Talk about NVIDIA G-SYNC, a variable refresh rate (VRR) technology. G-SYNC eliminates stutters, tearing, and reduces input lag. List of G-SYNC Monitors.

Re: G-Sync requiring very low FPS cap?

Postby sekta » 04 May 2017, 03:05

My experiences and results in Counter-Strike at 2560x1440 @ 165 Hz, Multicore Rendering enabled, Game Mode On (Off in Gamebar), High Performance Plan with the monitor's OSD Refresh Rate overlay enabled:

VSYNC OFF (Use 3D application setting, off ingame)
162 FPS RTSS = shudder/hitching, refresh rate at steady 162 with constant split second spikes down to 130/140 up to 164/165
162 FPS Ingame = shudder/hitching, refresh rate fluctuating wildly and hitting limit
162 FPS RTSS & Ingame = Extreme microstutter

VSYNC ON (Forced On in Nvidia Control Panel)
162 FPS RTSS = smooth but very consistent hitching, steady 162 with constant split second spikes down to 130/140 up to 164/165
162 FPS Ingame = smooth but very consistent hitching, refresh rate wildly fluctuating and hitting limit
162 FPS RTSS & Ingame = Same as just 162 ingame

Whenever it hit the limit, it wasn't always 165, it was mostly staying at 164. If left uncapped, the refresh rate would be mostly 164 with flickering to 165. So for input lag reduction, I think it would be best to have the spikes hit a maximum of 3 below the refresh rate.

The ingame limiter looks pretty bad compared to RTSS so I stopped using it and used RTSS only and dialed down the limit until the hitching stopped. At 165 Hz it became noticeable smoother once I hit <150 FPS, however there is still the constant split second refresh rate spikes down to the 130 region up to the 150 region every few seconds but it's no longer hitting the refresh rate limit and the hitching is much less noticeable.

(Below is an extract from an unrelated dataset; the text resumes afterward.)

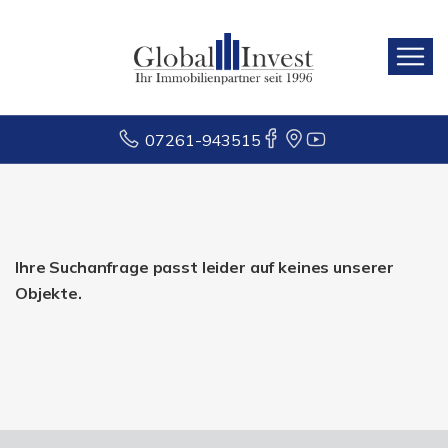
07261-943515
Ihre Suchanfrage passt leider auf keines unserer
Objekte.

I'm wasn't sure if this was because of the 165 Hz overclock on the monitor, since it is native 144 Hz and the GSYNC module may only work correctly to 144 Hz so I reduced the overclock. 160 Hz and 155 Hz both suffered from the split second refresh rate spikes. However 150 Hz worked perfect. No spiking at all. This was a relief because my monitor has the faulty firmware where at 144 Hz a strip of pixels in the center gets cut out and moved to the right side. I'm not sure if this is specifically my monitor that can't handle the overclock or if it is the GSYNC module.

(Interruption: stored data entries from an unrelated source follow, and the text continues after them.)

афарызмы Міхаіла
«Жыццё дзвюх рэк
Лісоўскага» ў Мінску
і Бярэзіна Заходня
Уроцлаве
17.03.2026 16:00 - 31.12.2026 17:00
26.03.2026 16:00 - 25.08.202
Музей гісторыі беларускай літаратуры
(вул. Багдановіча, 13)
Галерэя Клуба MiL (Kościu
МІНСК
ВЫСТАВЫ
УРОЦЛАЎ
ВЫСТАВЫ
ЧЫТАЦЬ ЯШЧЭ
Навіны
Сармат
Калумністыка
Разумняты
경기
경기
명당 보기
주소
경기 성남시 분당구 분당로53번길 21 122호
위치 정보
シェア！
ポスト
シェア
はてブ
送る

So at 150 Hz, the fluctuation completely stopped. No shudder or hitching. At 147 FPS (RTSS) it remained stable with the refresh rate being 146/147/148. That is still too close to the limit for my tastes. With VSYNC OFF, the screen had noticeable tearing/artifacting at the very bottom while strafing back and forward past solid black and green. At 138 FPS this pretty much went away and I couldn't make it tear.

Using the ingame limiter too close to the RTSS limiter with VSYNC disabled made it microstutter pretty badly. I was thinking of having the CSGO limiter act as a low latency limiter and RTSS controls any upward spikes but it doesn't work when VSYNC is disabled. With VSYNC On, the microstutter is gone but the refresh rate fluctuates wildly still. Having VSYNC off revealed how bad it is to have the ingame limiter and RTSS limiter active at the same time. Does VSYNC fix it or just hide it? Not sure so I don't recommend doing it. Set the ingame limiter to the refresh rate maybe and leave it there. I know some games have bad input lag if you completely disable the ingame limiter.

Setting RTSS to cap at 146.5 FPS was better than 147 FPS limit. The refresh rate limit flickered constantly at 146/147 instead of 146/147/148. Reaching 2 FPS below the limit is cutting it close. 3.5 FPS cap below the refresh rate seemed good. Maybe a little lower if the ingame limiter interferes with it with VSYNC off. I disabled VSYNC to test the interference, with 146.5 RTSS limit, ingame fps_max 146 had extreme microstutter and went away at 148. I ended up just setting the ingame limiter to the refresh rate, 150 and saw no downsides. It's probably better to do this than to downright disable it as that can lead to problems with some games. Strafing and spinning rapidly the FPS/Hz did not budge from 145.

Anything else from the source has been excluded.